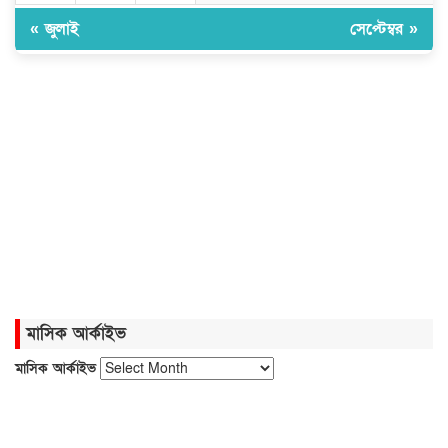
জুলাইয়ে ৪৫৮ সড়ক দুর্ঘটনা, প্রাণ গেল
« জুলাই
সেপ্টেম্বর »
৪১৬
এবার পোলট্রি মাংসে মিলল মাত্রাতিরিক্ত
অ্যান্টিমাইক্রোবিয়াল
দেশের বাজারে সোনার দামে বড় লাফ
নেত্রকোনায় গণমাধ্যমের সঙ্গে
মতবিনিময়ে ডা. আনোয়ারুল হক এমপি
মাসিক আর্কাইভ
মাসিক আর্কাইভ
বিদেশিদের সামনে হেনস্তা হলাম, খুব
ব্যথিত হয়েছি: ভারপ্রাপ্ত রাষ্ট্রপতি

--

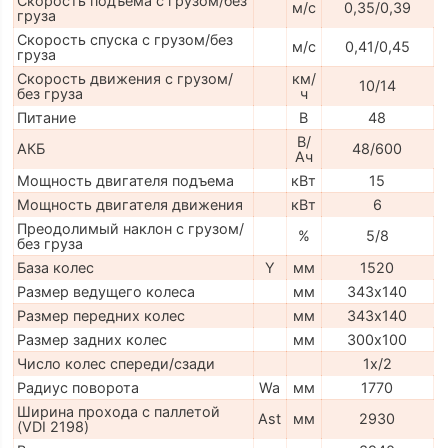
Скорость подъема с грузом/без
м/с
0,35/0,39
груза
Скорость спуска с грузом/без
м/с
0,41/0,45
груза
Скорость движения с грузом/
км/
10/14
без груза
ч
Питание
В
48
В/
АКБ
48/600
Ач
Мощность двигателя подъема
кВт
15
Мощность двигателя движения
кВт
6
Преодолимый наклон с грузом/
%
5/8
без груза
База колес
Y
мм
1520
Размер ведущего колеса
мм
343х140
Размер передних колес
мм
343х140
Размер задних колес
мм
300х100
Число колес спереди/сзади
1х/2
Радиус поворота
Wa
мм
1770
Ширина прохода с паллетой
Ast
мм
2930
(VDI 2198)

**Prompt:**
Pick out every line above that contains the word "двигателя" and copy it.

**Task response:**
Мощность двигателя подъема
Мощность двигателя движения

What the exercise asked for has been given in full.